INTERVIEWS, REVIEWS & RELATED ARTICLES
Wired MAY 19, 2008 - by Steven Leckart
15TH ANNIVERSARY: THE BRIAN ENO REVOLUTION
When Brian Eno landed on our May 1995 cover, he proclaimed: "Gossip is philosophy." Since then, his name has appeared in sixteen issues, and today the "prototypical Renaissance 2.0 artist" is as busy as ever. He co-produced Coldplay's album Viva La Vida (out in June), composed the score for Will Wright's mega-game Spore (due in September), and is working on new stuff with U2 and David Byrne. We pinged him for some fresh dirt.
Wired: At the showing of 77 Million Paintings in San Francisco, people would see other people lying on the ground of the exhibit hall, and then either join in or stand off to the side. Had this been another artist's exhibit you were attending, would you lie down in the thick of it or stand in the back, and why?
Eno: The horizontal participation was unusual: I normally provide seating so that people can sit, which they sometimes do for hours and hours. I tried lying down on my back but didn't find it comfortable - got a stiff neck - so I ended up at the back of the room. I don't usually prefer to be in the thick of it, wherever that is, unless the thickness is part of the point. In a cinema, for example, I try to find a seat away from anyone else. Some experiences benefit from being communal, others are best enjoyed solitarily.
It always surprises me that in most galleries there are few provisions for people who might want to stay for longer than a cursory glance.
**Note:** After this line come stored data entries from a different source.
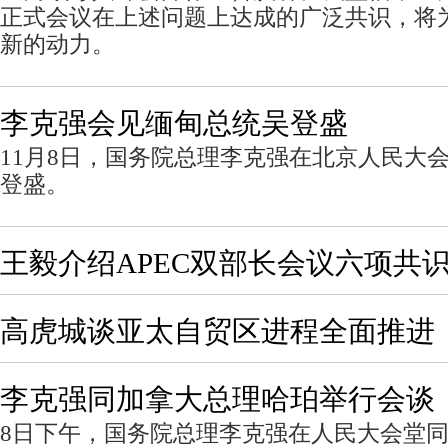
正式会议在上述问题上达成的广泛共识，将
新的动力。
李克强会见缅甸总统吴登盛
11月8日，国务院总理李克强在北京人民大
登盛。
王毅介绍APEC双部长会议六项共
高虎城谈亚太自贸区进程全面推进
李克强同加拿大总理哈珀举行会谈
8日下午，国务院总理李克强在人民大会堂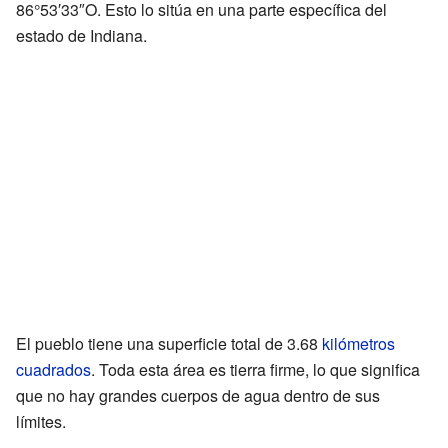
86°53′33″O. Esto lo sitúa en una parte específica del
estado de Indiana.
El pueblo tiene una superficie total de 3.68
kilómetros
cuadrados
. Toda esta área es tierra firme, lo que significa
que no hay grandes cuerpos de agua dentro de sus
límites.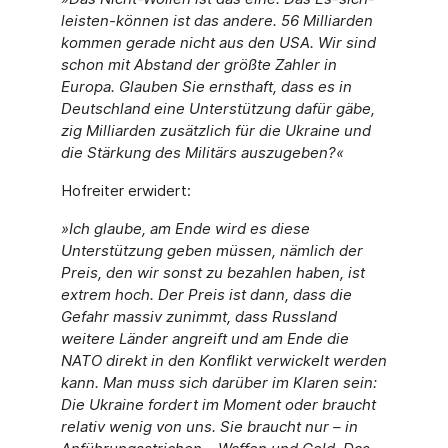
leisten-können ist das andere. 56 Milliarden
kommen gerade nicht aus den USA. Wir sind
schon mit Abstand der größte Zahler in
Europa. Glauben Sie ernsthaft, dass es in
Deutschland eine Unterstützung dafür gäbe,
zig Milliarden zusätzlich für die Ukraine und
die Stärkung des Militärs auszugeben?«
Hofreiter erwidert:
»Ich glaube, am Ende wird es diese
Unterstützung geben müssen, nämlich der
Preis, den wir sonst zu bezahlen haben, ist
extrem hoch. Der Preis ist dann, dass die
Gefahr massiv zunimmt, dass Russland
weitere Länder angreift und am Ende die
NATO direkt in den Konflikt verwickelt werden
kann. Man muss sich darüber im Klaren sein:
Die Ukraine fordert im Moment oder braucht
relativ wenig von uns. Sie braucht nur – in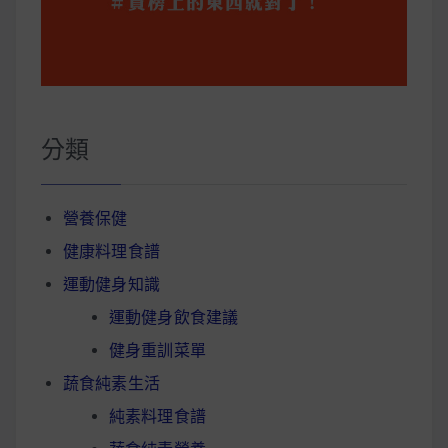
分類
營養保健
健康料理食譜
運動健身知識
運動健身飲食建議
健身重訓菜單
蔬食純素生活
純素料理食譜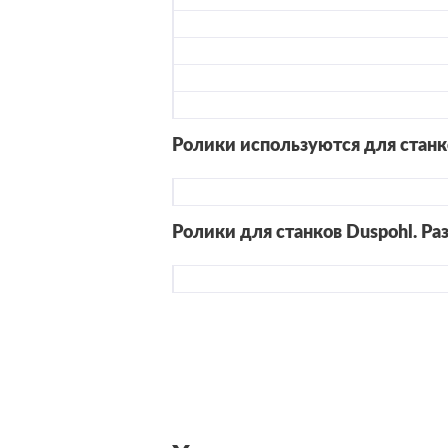
Ролики используются для стан
Ролики для станков Duspohl. Ра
The assumption is that people visit galleries like sightseers - a quick glance, read the label, and then you're away. You aren't expected to stand in front of one painting for very long before you move onto the next thing. My shows aren't like that - partly because there isn't a "next thing." I want to encourage people to stay in one place for a while.
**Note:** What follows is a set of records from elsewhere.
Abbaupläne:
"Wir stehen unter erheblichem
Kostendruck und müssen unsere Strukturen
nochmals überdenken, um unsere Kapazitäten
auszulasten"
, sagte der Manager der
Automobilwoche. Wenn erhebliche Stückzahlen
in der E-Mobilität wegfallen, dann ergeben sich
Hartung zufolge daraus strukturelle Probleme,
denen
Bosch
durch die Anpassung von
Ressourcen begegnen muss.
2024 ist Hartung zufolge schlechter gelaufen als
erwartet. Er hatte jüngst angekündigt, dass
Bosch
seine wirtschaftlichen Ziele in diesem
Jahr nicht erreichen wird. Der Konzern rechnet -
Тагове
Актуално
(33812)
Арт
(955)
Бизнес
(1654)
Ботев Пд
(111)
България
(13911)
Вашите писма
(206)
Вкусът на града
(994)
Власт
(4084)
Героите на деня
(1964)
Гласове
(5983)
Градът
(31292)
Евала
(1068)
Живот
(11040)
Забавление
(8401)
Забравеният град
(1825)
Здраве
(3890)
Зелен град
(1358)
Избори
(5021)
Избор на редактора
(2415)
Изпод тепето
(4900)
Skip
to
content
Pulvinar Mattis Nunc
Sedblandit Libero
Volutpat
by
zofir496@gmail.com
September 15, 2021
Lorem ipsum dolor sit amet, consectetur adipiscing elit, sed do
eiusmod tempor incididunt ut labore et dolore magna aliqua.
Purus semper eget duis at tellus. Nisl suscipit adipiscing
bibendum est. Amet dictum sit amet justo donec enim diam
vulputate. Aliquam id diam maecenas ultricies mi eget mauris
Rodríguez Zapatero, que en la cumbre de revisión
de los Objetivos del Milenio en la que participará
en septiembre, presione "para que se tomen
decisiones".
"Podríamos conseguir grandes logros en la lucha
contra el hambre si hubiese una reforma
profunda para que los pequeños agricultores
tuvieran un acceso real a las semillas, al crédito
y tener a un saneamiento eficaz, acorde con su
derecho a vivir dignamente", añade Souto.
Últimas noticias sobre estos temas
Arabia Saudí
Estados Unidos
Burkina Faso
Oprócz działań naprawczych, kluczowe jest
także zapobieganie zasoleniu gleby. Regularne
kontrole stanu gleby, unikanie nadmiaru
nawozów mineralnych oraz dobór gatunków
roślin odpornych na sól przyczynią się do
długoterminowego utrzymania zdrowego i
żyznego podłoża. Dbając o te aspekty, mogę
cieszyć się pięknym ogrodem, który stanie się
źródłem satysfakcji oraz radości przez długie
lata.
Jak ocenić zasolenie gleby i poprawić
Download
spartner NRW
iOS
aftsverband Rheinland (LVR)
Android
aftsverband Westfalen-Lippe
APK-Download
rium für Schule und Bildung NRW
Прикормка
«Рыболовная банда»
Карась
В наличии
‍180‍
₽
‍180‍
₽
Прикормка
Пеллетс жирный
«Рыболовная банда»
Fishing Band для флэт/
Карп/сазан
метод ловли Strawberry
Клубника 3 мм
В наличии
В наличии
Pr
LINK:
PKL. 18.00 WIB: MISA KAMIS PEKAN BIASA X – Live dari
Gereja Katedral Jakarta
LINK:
One of the things I enjoy about my shows is that they produce a type of behavior I haven't seen before - lots of people sitting quietly watching something that has no story, few recognizable images, and changes very slowly. It's somewhere between the experience of painting, cinema, music, and meditation. I've noticed two things: If you make something that is the right slowness, people are very happy to slow themselves down to meet it. And if you accompany that with music which is the right quietness, people are happy to quiet themselves down to listen to it. I dispute the assumption that everyone's attention span is getting shorter: I find people are begging for experiences that are longer and slower, less "dramatic" and more sensual.
Wired: During your chat with Kevin Kelly for the cover of Wired in 1995, you suggested the future of music might be something on the "cusp between music, game and demonstration." Are 77 Million Paintings and Spore, essentially, the clearest manifestations, thus far, of what you were envisioning?
Eno: They are certainly going in that direction. I imagine more and more that we will be enjoying merged art forms in the future - that's one of the consequences of digitalism, that when all media can be encoded in the same way they tend to spill over into one another and become inseparable. But it isn't as far along as I'd imagined yet. I think what's missing still is the "demonstration" side of the recipe. Spore has some of that (in that it gives you some sort of feel for how evolution might work), but I could imagine going further in that direction.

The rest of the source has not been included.